* ABOUT THIS EXERCISE
Check every line below for the word "recovery" and copy the ones that have it.
*** THE DATA Section Begins ***
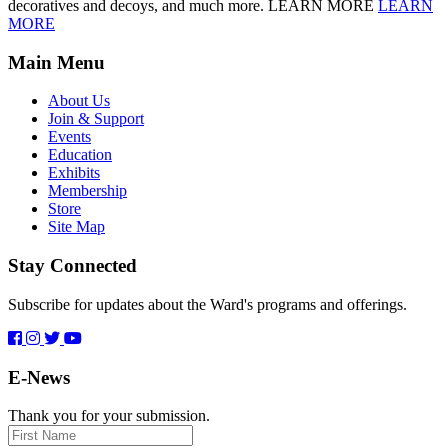
decoratives and decoys, and much more. LEARN MORE
LEARN
MORE
Main Menu
About Us
Join & Support
Events
Education
Exhibits
Membership
Store
Site Map
Stay Connected
Subscribe for updates about the Ward's programs and offerings.
E-News
Thank you for your submission.
First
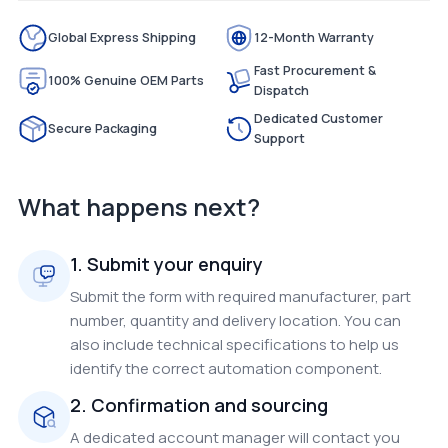
Global Express Shipping
12-Month Warranty
Fast Procurement &
100% Genuine OEM Parts
Dispatch
Dedicated Customer
Secure Packaging
Support
What happens next?
1. Submit your enquiry
Submit the form with required manufacturer, part
number, quantity and delivery location. You can
also include technical specifications to help us
identify the correct automation component.
2. Confirmation and sourcing
A dedicated account manager will contact you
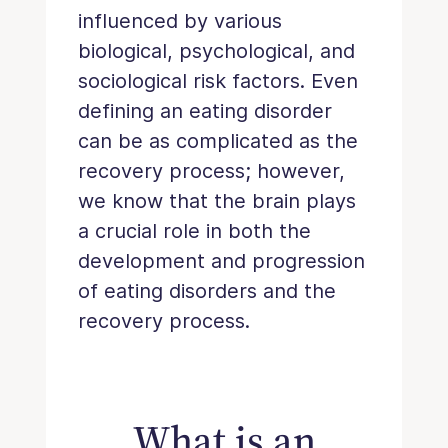
influenced by various
biological, psychological, and
sociological risk factors. Even
defining an eating disorder
can be as complicated as the
recovery process; however,
we know that the brain plays
a crucial role in both the
development and progression
of eating disorders and the
recovery process.
What is an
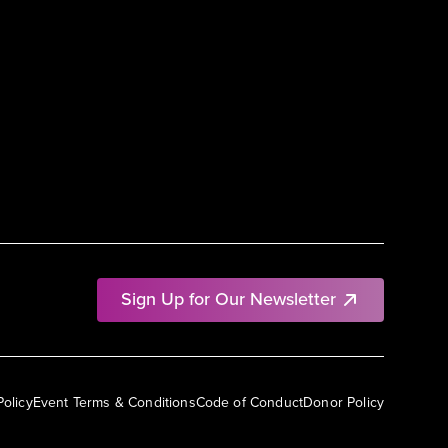
Sign Up for Our Newsletter
Policy
Event Terms & Conditions
Code of Conduct
Donor Policy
*** THE DATA Section Ends ***
* RESULT OF THE EXERCISE
recovery process; however,
recovery process.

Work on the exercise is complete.